此举惹得西姜群情激奋,誓要为死去的公主讨个说法,再加上探子报大周君臣嫌隙,遂促成了这桩战事。
当今圣上震怒,连夜下旨复庞阙军职,钦定其任此次统帅,大皇子修文为副将,密州总兵徐维率两万大军先行开拔平丘,再点龙虎将军杨玄方紧急调五万兵马支援。
这场大战,一触即发。
庞阙复职的旨意一下来,来请他回营的将领便齐齐聚到了庞府,可左等右等,也迟迟不见其人。人人面前一杯好茶,但饮之无味,许多人已是神色不宁。
前方急报西姜于深夜偷袭雅卫,城中守军被攻个措手不及,现下已是失守,雅卫的知州战死以殉国。
附近驻营的陆承望,这几日正与西姜大军胶着,但还是节节落败,如今更是退到了天越附近,修文得了消息已亲自前去督战。
若是天越再丢,那可是连失两州,众人这样想着,更加心焦,再也按捺不住,吵着要见将军。
此时庞府后院,季堂一身雪白窄袖中衣,黑发未束,散于身后,被风吹起,犹如振翅欲飞的雄鹰。
他单手持剑,屏气凝神,在片片飞扬的雪花之间,像是一幅绝美的泼墨之作。
刹那间,飞剑出鞘,身随剑走,剑由心至,行云流水,宛如游龙。所有动作一气呵成,剑芒星星点点,密密麻麻,直看得人眼花缭乱,忍不住喝彩。
待他收剑,早有人候着为他披上大氅,奉上热茶。
季堂端详手中这柄剑,剑尖上还落着一枚未融化的白色雪片,他凤目上挑,随手又舞出个剑花来,洋洋洒洒,说不出来的恣意洒脱。

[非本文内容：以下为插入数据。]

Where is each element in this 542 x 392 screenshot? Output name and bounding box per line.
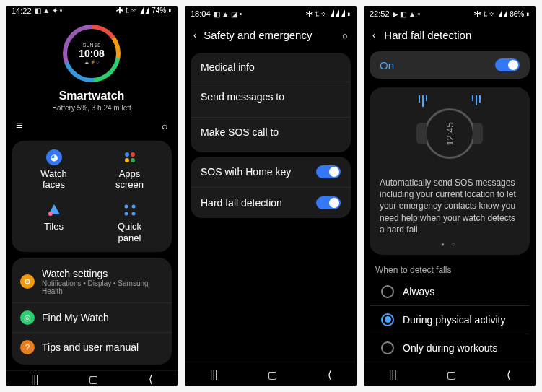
nav-recents[interactable]: ||| bbox=[210, 369, 218, 380]
help-icon: ? bbox=[20, 340, 35, 354]
back-icon[interactable]: ‹ bbox=[193, 30, 196, 40]
status-bar: 22:52 ▶ ◧ ▲ • ✱ ⇅ ᯤ ◢ ◢ 86% ▮ bbox=[364, 6, 536, 22]
shortcut-tiles[interactable]: Tiles bbox=[16, 202, 92, 243]
svg-point-0 bbox=[125, 152, 129, 157]
watch-icon: 12:45 bbox=[424, 108, 475, 159]
status-system-icons: ✱ ⇅ ᯤ ◢ ◢ 86% ▮ bbox=[474, 10, 530, 18]
svg-point-6 bbox=[124, 205, 128, 209]
shortcut-grid-card: ◕ Watch faces Apps screen Tiles bbox=[12, 141, 172, 252]
page-header: ‹ Hard fall detection bbox=[364, 22, 536, 48]
section-title-when: When to detect falls bbox=[364, 258, 536, 278]
toggle-hard-fall[interactable] bbox=[316, 196, 341, 209]
page-indicator: ● ○ bbox=[380, 241, 520, 248]
row-medical-info[interactable]: Medical info bbox=[191, 53, 351, 82]
master-toggle-row[interactable]: On bbox=[370, 51, 530, 79]
settings-list: ⚙ Watch settings Notifications • Display… bbox=[12, 258, 172, 365]
radio-group-when: Always During physical activity Only dur… bbox=[370, 278, 530, 362]
watchface-preview[interactable]: SUN 28 10:08 ☁ ⚡ ○ bbox=[63, 25, 121, 82]
search-icon[interactable]: ⌕ bbox=[162, 120, 167, 131]
phone-wearable-app: 14:22 ◧ ▲ ✦ • ✱ ⇅ ᯤ ◢ ◢ 74% ▮ SUN 28 10:… bbox=[6, 6, 178, 386]
tiles-icon bbox=[46, 202, 62, 218]
toggle-sos-home-key[interactable] bbox=[316, 165, 341, 178]
toggle-master-on[interactable] bbox=[495, 58, 520, 71]
status-bar: 14:22 ◧ ▲ ✦ • ✱ ⇅ ᯤ ◢ ◢ 74% ▮ bbox=[6, 6, 178, 16]
radio-icon bbox=[381, 341, 394, 354]
quick-panel-icon bbox=[122, 202, 138, 218]
nav-back[interactable]: ⟨ bbox=[328, 369, 331, 380]
master-toggle-label: On bbox=[380, 59, 394, 71]
nav-bar: ||| ▢ ⟨ bbox=[185, 362, 357, 386]
row-sos-home-key[interactable]: SOS with Home key bbox=[191, 157, 351, 188]
watchface-mini-icons: ☁ ⚡ ○ bbox=[84, 59, 99, 64]
battery-status: Battery 5%, 3 h 24 m left bbox=[6, 104, 178, 112]
menu-icon[interactable]: ≡ bbox=[16, 119, 22, 132]
watchface-date: SUN 28 bbox=[83, 43, 101, 48]
radio-icon bbox=[381, 285, 394, 298]
device-name: Smartwatch bbox=[6, 90, 178, 103]
shortcut-apps-screen[interactable]: Apps screen bbox=[92, 149, 167, 191]
nav-home[interactable]: ▢ bbox=[268, 369, 277, 380]
status-time: 18:04 bbox=[191, 9, 211, 18]
watch-faces-icon: ◕ bbox=[46, 149, 62, 165]
nav-back[interactable]: ⟨ bbox=[507, 369, 510, 380]
row-send-messages-to[interactable]: Send messages to bbox=[191, 82, 351, 118]
description-card: 12:45 Automatically send SOS messages in… bbox=[370, 87, 530, 255]
status-notif-icons: ◧ ▲ ◪ • bbox=[214, 10, 242, 18]
nav-home[interactable]: ▢ bbox=[89, 373, 98, 385]
nav-home[interactable]: ▢ bbox=[447, 369, 456, 380]
svg-point-7 bbox=[131, 205, 135, 209]
status-notif-icons: ▶ ◧ ▲ • bbox=[393, 10, 421, 18]
nav-bar: ||| ▢ ⟨ bbox=[364, 362, 536, 386]
svg-point-1 bbox=[131, 152, 135, 157]
menu-watch-settings[interactable]: ⚙ Watch settings Notifications • Display… bbox=[12, 261, 172, 303]
status-system-icons: ✱ ⇅ ᯤ ◢ ◢ ◢ ▮ bbox=[306, 10, 351, 18]
search-icon[interactable]: ⌕ bbox=[342, 30, 348, 40]
status-bar: 18:04 ◧ ▲ ◪ • ✱ ⇅ ᯤ ◢ ◢ ◢ ▮ bbox=[185, 6, 357, 22]
option-only-workouts[interactable]: Only during workouts bbox=[370, 334, 530, 362]
description-text: Automatically send SOS messages includin… bbox=[380, 177, 520, 235]
nav-recents[interactable]: ||| bbox=[389, 369, 397, 380]
status-system-icons: ✱ ⇅ ᯤ ◢ ◢ 74% ▮ bbox=[116, 6, 172, 14]
page-header: ‹ Safety and emergency ⌕ bbox=[185, 22, 357, 48]
row-make-sos-call-to[interactable]: Make SOS call to bbox=[191, 118, 351, 152]
nav-bar: ||| ▢ ⟨ bbox=[6, 370, 178, 386]
page-title: Safety and emergency bbox=[204, 29, 335, 41]
nav-back[interactable]: ⟨ bbox=[149, 373, 152, 385]
radio-icon bbox=[381, 313, 394, 326]
svg-point-5 bbox=[48, 212, 53, 216]
safety-info-section: Medical info Send messages to Make SOS c… bbox=[191, 53, 351, 152]
status-notif-icons: ◧ ▲ ✦ • bbox=[35, 6, 63, 14]
watchface-time: 10:08 bbox=[79, 48, 105, 59]
svg-point-3 bbox=[131, 158, 135, 162]
svg-point-8 bbox=[124, 212, 128, 216]
fall-illustration: 12:45 bbox=[380, 97, 520, 170]
nav-recents[interactable]: ||| bbox=[31, 373, 39, 385]
apps-screen-icon bbox=[122, 149, 138, 165]
option-always[interactable]: Always bbox=[370, 278, 530, 306]
option-during-activity[interactable]: During physical activity bbox=[370, 306, 530, 334]
status-time: 22:52 bbox=[370, 9, 390, 18]
gear-icon: ⚙ bbox=[20, 274, 35, 289]
shortcut-watch-faces[interactable]: ◕ Watch faces bbox=[16, 149, 92, 191]
menu-tips-manual[interactable]: ? Tips and user manual bbox=[12, 333, 172, 362]
locate-icon: ◎ bbox=[20, 310, 35, 325]
sos-toggles-section: SOS with Home key Hard fall detection bbox=[191, 157, 351, 218]
phone-hard-fall-detail: 22:52 ▶ ◧ ▲ • ✱ ⇅ ᯤ ◢ ◢ 86% ▮ ‹ Hard fal… bbox=[364, 6, 536, 386]
shortcut-quick-panel[interactable]: Quick panel bbox=[92, 202, 167, 243]
page-title: Hard fall detection bbox=[384, 29, 471, 41]
phone-safety-settings: 18:04 ◧ ▲ ◪ • ✱ ⇅ ᯤ ◢ ◢ ◢ ▮ ‹ Safety and… bbox=[185, 6, 357, 386]
row-hard-fall-detection[interactable]: Hard fall detection bbox=[191, 188, 351, 218]
svg-point-2 bbox=[125, 158, 129, 162]
back-icon[interactable]: ‹ bbox=[372, 30, 375, 40]
menu-find-my-watch[interactable]: ◎ Find My Watch bbox=[12, 303, 172, 333]
svg-point-9 bbox=[131, 212, 135, 216]
status-time: 14:22 bbox=[12, 6, 32, 15]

待季堂大踏步跨入前厅,争吵中的众人纷纷围上来,当前一人正要说些什么,他一摆手,厉声喝道:“那陆承望怎地如此不济?”
无人敢应,他脸色愈寒,不悦地撩起衣摆,径直往外头走去,众人跟在身后,都松了口气。
打仗二字,对平丘百姓而言,其实不过才过去了六年。眼见着又要卷土重来,整个平丘府人心惶惶,举家避难的更是不计其数。
这一日,下着鹅毛大雪,街上行人并不多,只见十几匹高头骏马疾驰而过。有人定睛一看,那一马当先得正是被禁足小半年之久的庞阙,见他一身银色胄甲,威风凛凛,丝毫不见病容,一时欣喜不已,忍不住高声疾呼:“庞将军,是庞将军!”
这一声呐喊,在白茫茫的天地间,犹如一道惊雷,迅速传遍全城,众人心里皆都安定下来。
庞阙,这个名字,就是一颗最大的定心丸。
长乐十七年正月,天寒地冻,大周连丢雅卫、天越两州,西姜大军过乌秦山,士气高涨,一路高歌猛进,直指金州。
金州城外三十里处,大周兵马扎营。
统帅帐中灯火通明,众将成两列,修文站首位,他看着案前那人,已转身对着地图,盯了半响。他想到前几日在天越的激战,想到死在手下的那些人,不由心悸,这是他生平第一次杀人。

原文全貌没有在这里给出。